Martin’s interview with 60 Minutes tonight touched on this question, for what it’s worth, and his point about “supporting characters” speaks to the largest distinction we can make. Broadly speaking, Jon and Dany uniting the North and a collection of other characters to fight the White Walkers feels like the only way this story can reach a climax. But the show has removed Martin’s collection of suitors for Dany’s hand, shifting Euron to Cersei, giving Jon Connington’s greyscale to Jorah, removing the (fake?) Aegon Targaryen of Young Griff, and pretending that Dorne doesn’t even exist.

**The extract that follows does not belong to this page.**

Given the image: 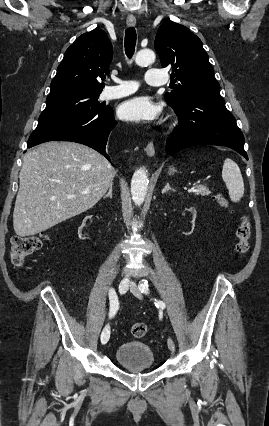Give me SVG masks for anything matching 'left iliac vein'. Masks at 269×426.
I'll list each match as a JSON object with an SVG mask.
<instances>
[{"label":"left iliac vein","instance_id":"left-iliac-vein-1","mask_svg":"<svg viewBox=\"0 0 269 426\" xmlns=\"http://www.w3.org/2000/svg\"><path fill=\"white\" fill-rule=\"evenodd\" d=\"M130 291L136 297H138V298L142 297L139 288L137 287V285L134 282L130 283ZM167 345H168V348L171 352H175V344H174V341L171 338H168Z\"/></svg>","mask_w":269,"mask_h":426}]
</instances>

And so the question is whether all of that storytelling could still end up with a story in which Cersei sits in King’s Landing with Euron and the Golden Company waiting for whatever marches south after the Battle of Winterfell?
My money is on Martin having a much less clean situation in King’s Landing as the drama is going on up north, but I’m curious if anyone can figure out how he could reasonably get from Point A to Point B with all of those threads.